I got into the habit of opening my life to my journal writing during those early times of turmoil. It was a way for me to record and explore my pains as well as my joys. It was truly cathartic. I was often able to wash off the sludge of dread from something worth saving and polishing. This process of looking deeply and cleansing proceeds today. It has become especially important for me as I have aged. Age drags one into a phase of life that is barely perceptible when one is living through the 20's, 30's, 40's, and 50's. It isn't until one turns around and discovers all the children gone from the house and one's career at an end that it becomes a solid reality. We know that we age every day but we don't "feel" old until mid-life has moved behind us into the past. Writing inevitably gets us in touch with this feeling of being someone who is experiencing a life moving from one present moment to the next. Writing slows us down in our lives and asks us to look, to notice where we are in the ever-changing landscape of what we are experiencing. In the aging process, it is an aid in understanding death's encroaching presence in life.

Writing exposes us to ourselves. It makes us curious about who we are on a regular basis.

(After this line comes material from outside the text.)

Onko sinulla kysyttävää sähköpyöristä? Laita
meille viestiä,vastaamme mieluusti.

Who we are is one of the most complicated and fraught questions we can ask ourselves. "Who am I?" "What am I here for?" "How shall I live my life?" These are the questions that arise for us in our writing. One could think of them as the pivotal questions in everything written. They are the questions we address directly or indirectly in all formats. Name any category of writing and those questions will be looking at you or lurking within the structures of the writing. Your own writing will emerge from them. Others' writing will challenge you to address them in what they have written. All writing is about the human experience, whether draped in fictional dress, philosophical pomp, or historical fires still burning. We know ourselves and others by the writing we do and the writing we read.

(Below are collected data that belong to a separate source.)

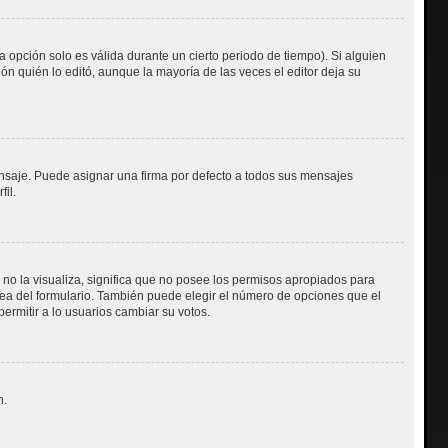
a opción solo es válida durante un cierto periodo de tiempo). Si alguien
n quién lo editó, aunque la mayoría de las veces el editor deja su
aje. Puede asignar una firma por defecto a todos sus mensajes
fil.
 no la visualiza, significa que no posee los permisos apropiados para
ea del formulario. También puede elegir el número de opciones que el
permitir a lo usuarios cambiar su votos.
n.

It has never been enough for me to just write and walk away. It has been important for me to digest the experiences of loss, sorrows, and delight to find the light for the path ahead. It is in writing that I have found the resolve to attempt what I cowered from or to see that my cowering has a useful reality for me. It is in writing that my most frightful demons have lost some of their power. It is in writing that I am challenged to find new words for emotions and it is in writing that my fingers untwist and my brain becomes less tangled. I find new ways to appreciate how embodied I am in my own life. I find connections and overlapping spheres of shared energy. I become aware that I do not stand alone but share vulnerabilities and difficulties with a larger community. Writing helps us feel less alone in a world all too fragmented and disconnected.

My journal writing has gone on for many decades now but I still find myself saying "I should write a book." The noble effort of writing a book consolidates one's accumulated experiences and insights. It synthesizes and concentrates one's mental life on a deeper task of understanding and being understood. I believe all writing is autobiographical in the way the writer picks the subject, the actors, the actors' names, the circumstances of architecture and landscape, and the timeline of action. The elements of a work might not be the same as the writer's life, but they are products of his/her mental life. It is the exploration of the mental life that brings a work to life. How does the work reflect the mind of the writer and how do we reflect the work in our lives? The shared experience of writer and reader grows into a larger community of like-minded souls. Isn't this why we write? Isn't it to explore our own humanity and see how it synchronizes with that of every soul on the planet? Isn't it to find the universal in personal experience? Isn't it to feel less alone and isolated in a universe of cold limitlessness?

Everyone should write a book. Or, maybe, just a journal entry when life's puzzles are too puzzling.